Les saisissants paysages romantiques peints par Helen Henderson Chain (1849-1892) illustrent bien cette complexité. Ses œuvres comme Burros on the Trail (1879-1890) et Old Miners Cabin (1885) suivent les traditions stylistiques des peintres de l’école de l’Hudson venus dans l’Ouest, comme Thomas Moran (1837-1926) et Albert Bierstadt (1830-1902). Ces artistes et leurs contemporains établirent le canon de la représentation picturale à venir de l’Ouest : grandiose, romantique, divin. H. Chain suivit leur exemple et peignit des vues spectaculaires, accentuant les lignes diagonales, les grands espaces et la finitude des humains qui les habitent2.
En parallèle de sa pratique picturale, l’artiste se livrait à l’escalade et à l’exploration des montagnes du Colorado aux côtés de son mari, subvertissant ainsi l’idée que seuls les hommes pouvaient peindre l’Ouest dans toute sa grandeur3. Dans des photographies prises en Europe, H. Chain est représentée avec d’autres femmes, vêtues de longues robes sombres, traversant des paysages bâton de marche à la main.

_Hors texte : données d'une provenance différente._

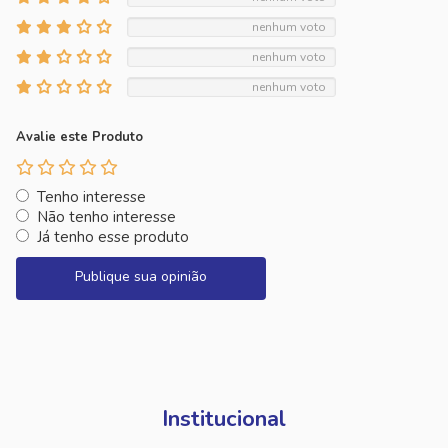
nenhum voto
nenhum voto
nenhum voto
Avalie este Produto
Tenho interesse
Não tenho interesse
Já tenho esse produto
Publique sua opinião
Institucional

Sa manière de documenter sa propre pratique de l’escalade et de la peinture déstabilise d’autant plus le fantasme d’un Ouest que seuls les hommes auraient été libres d’explorer.

Laura Gilpin (1891-1979), active au Colorado et au Nouveau-Mexique quelques décennies plus tard, illustre bien elle aussi les nuances de la situation. Comme la peinture de paysage, la photographie était, au début du XXe siècle, dominée par les hommes – on présupposait en particulier que les personnes qui transportaient leurs appareils à travers des paysages désolés et arides étaient des hommes. Mais L. Gilpin, qui se vit offrir un Kodak Brownie pour ses douze ans, devint l’une des plus importantes photographes de l’Ouest américain. Ses clichés saisissent la majesté du paysage, tout en étant doués d’une qualité picturale et d’une douceur pictorialiste.
The Ghost Rock. Garden of the Gods (1919) est un bon exemple du style pictorialiste, qui visait à faire ressembler les photographies à des peintures. Dans cette composition, L. Gilpin immortalise les rochers menaçants, dont la silhouette se découpe à travers un brouillard noir et blanc ; mais leur profil tranchant est adouci par la manière dont elle les photographie. Ses clichés du Grand Canyon témoignent aussi d’un point de vue plus doux, plus retenu sur ce vaste paysage. Dans ses images, L. Gilpin se concentre sur des détails, unifie la composition et met en avant les textures, lignes et formes d’une manière qui se distingue du style moderne et net des photographes de l’Ouest qui lui ont succédé, comme Ansel Adams (1902-1984).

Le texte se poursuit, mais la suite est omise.